The mobile turrets opened fire first, chewing through the leading edge as the mines poured in. For a few seconds, it held.

Then the tide rose.

A black wave of spider mines flooded the corridor, crawling over the floor, up the walls, across the ceiling, rushing toward us with no fear and no pause.

At Father’s command, we opened fire together.

The spider mines came endlessly. Wreckage piled up. Mines climbed over their dead and leapt toward our line, trying to break into the formation.

They couldn’t.

Our fire was too dense.

When the swarm entered burner range, the Flamecallers released flame in unison, igniting thousands of mines—and the stacked remains beneath them.

A wall of fire rose at the far end of the corridor.

For a moment, the fire barrier halted the assault. We lowered our rifles slightly, barrels radiating heat.

Then smoke grenades arced over the flames.

Thick smoke spilled across the hallway and swallowed our vision.
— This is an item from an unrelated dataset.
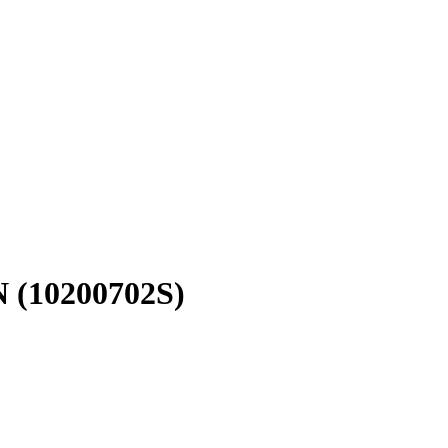
N (10200702S)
I cycled through scan modes, but the interference and density left me blind.

Tower Clan robots had reached the battle.

In response, the Flamecallers rotated their arm-mounted drum magazines and fired multiple gauss grenade rounds into the smoke.

Explosions shook the corridor.

But the smoke hid the results.

When the blasts ended, the enemy went silent.

Had we wiped them out?

A scout orb activated a powerful searchlight and flew over our line into the haze. We watched through its shared feed. It passed over a mound of spider-mine wreckage and scanned.
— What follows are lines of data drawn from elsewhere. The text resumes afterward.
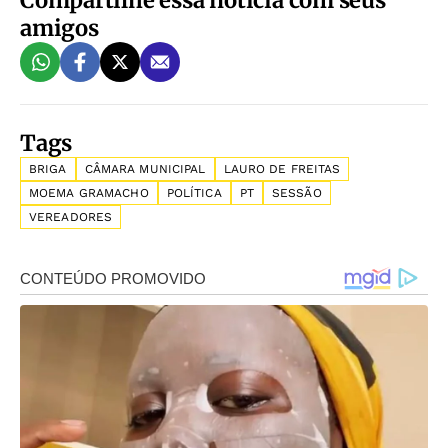
amigos
Tags
BRIGA
CÂMARA MUNICIPAL
LAURO DE FREITAS
MOEMA GRAMACHO
POLÍTICA
PT
SESSÃO
VEREADORES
Even its spotlight couldn’t cut far.

Within its limited view, there was no movement.

The scout orb continued forward until it reached clear air beyond the smoke.

Still nothing.

No enemies.

No Tower Clan wreckage.

They had used the smoke as cover to withdraw cleanly.

Father ordered us to dismantle the defense line and continue advancing.

Only then did I realize how much our numbers had grown. While we fought, units had been descending continuously from the rift floor. Now the corridor was packed with Plando frames shoulder to shoulder.

We left the slowest mobile turrets behind and pushed forward. I moved with the front ranks, stepping over spider-mine carcasses and into the silent stretch ahead.

We had advanced barely a hundred meters when the next anomaly hit.

The lead Flamecaller’s head exploded.

Then the second.

Then the third.

Before anyone could even react.

A heartbeat later, the corridor behind us erupted.

BOOM—BOOM—BOOM—BOOM—

A chain of explosions swallowed the passage we had come through, turning it into a corridor of fire.

I spun in shock and watched our retreat route disappear in the blast light.